Friday, May 27 2022

Vulnerabilities found in widely used network switches could allow attackers to bypass security features such as network segmentation to gain access to critical systems

PALO ALTO, Calif., May 3, 2022 /PRNewswire/ — armisthe leading unified asset visibility and security platform, today announced the disclosure of five critical vulnerabilities, known as TLStorm 2.0, in the implementation of TLS communications in several models of network switches. The vulnerabilities stem from a similar design flaw identified in the TLStorm vulnerabilities (discovered earlier this year by Armis), extending TLStorm’s reach to millions of additional enterprise-grade network infrastructure devices.

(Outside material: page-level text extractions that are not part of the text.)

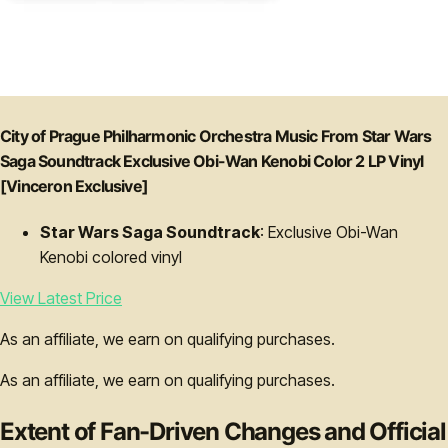
City of Prague Philharmonic Orchestra Music From Star Wars
Saga Soundtrack Exclusive Obi-Wan Kenobi Color 2 LP Vinyl
[Vinceron Exclusive]
Star Wars Saga Soundtrack
: Exclusive Obi-Wan
Kenobi colored vinyl
View Latest Price
As an affiliate, we earn on qualifying purchases.
As an affiliate, we earn on qualifying purchases.
Extent of Fan-Driven Changes and Official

In March 2022, Armis first disclosed TLStorm, three critical vulnerabilities in APC Smart-UPS devices. The vulnerabilities allow an attacker to take control of Smart-UPS devices from the Internet without user interaction, causing the UPS to overload and eventually destroy itself in a cloud of smoke. The root cause of these vulnerabilities was improper use of NanoSSL, a popular TLS library from Mocana. Using the Armis Knowledge Base, a database of over two billion assets, our researchers identified dozens of devices using the Mocana NanoSSL library. The results include not only APC Smart-UPS devices, but also two popular network switch vendors that are affected by a similar library implementation flaw. While network UPSs and switches differ in their function and levels of trust within the network, the underlying issues of TLS implementation have devastating consequences.

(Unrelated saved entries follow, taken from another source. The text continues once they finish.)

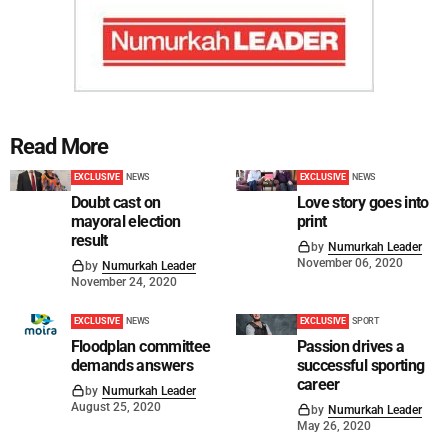
Read More
EXCLUSIVE
NEWS
EXCLUSIVE
NEWS
Doubt cast on
Love story goes into
mayoral election
print
result
by
Numurkah Leader
November 06, 2020
by
Numurkah Leader
November 24, 2020
EXCLUSIVE
NEWS
EXCLUSIVE
SPORT
Floodplan committee
Passion drives a
demands answers
successful sporting
career
by
Numurkah Leader
August 25, 2020
by
Numurkah Leader
May 26, 2020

New TLStorm 2.0 research exposes vulnerabilities that could allow an attacker to take full control of network switches used in airports, hospitals, hotels and other organizations around the world. The suppliers concerned are Aruba (acquired by HPE) and Avaya Networking (acquired by ExtremeNetworks). We found that both vendors have switches vulnerable to Remote Code Execution (RCE) vulnerabilities that can be exploited on the network, resulting in:

  • Breaking network segmentation, allowing lateral movement to additional devices by changing switch behavior
  • Data exfiltration of corporate network traffic or sensitive information from the internal network to the Internet
  • Captive Portal Escape

These research findings are important because they highlight that the network infrastructure itself is at risk and exploitable by attackers, which means that network segmentation alone is no longer sufficient as a security measure.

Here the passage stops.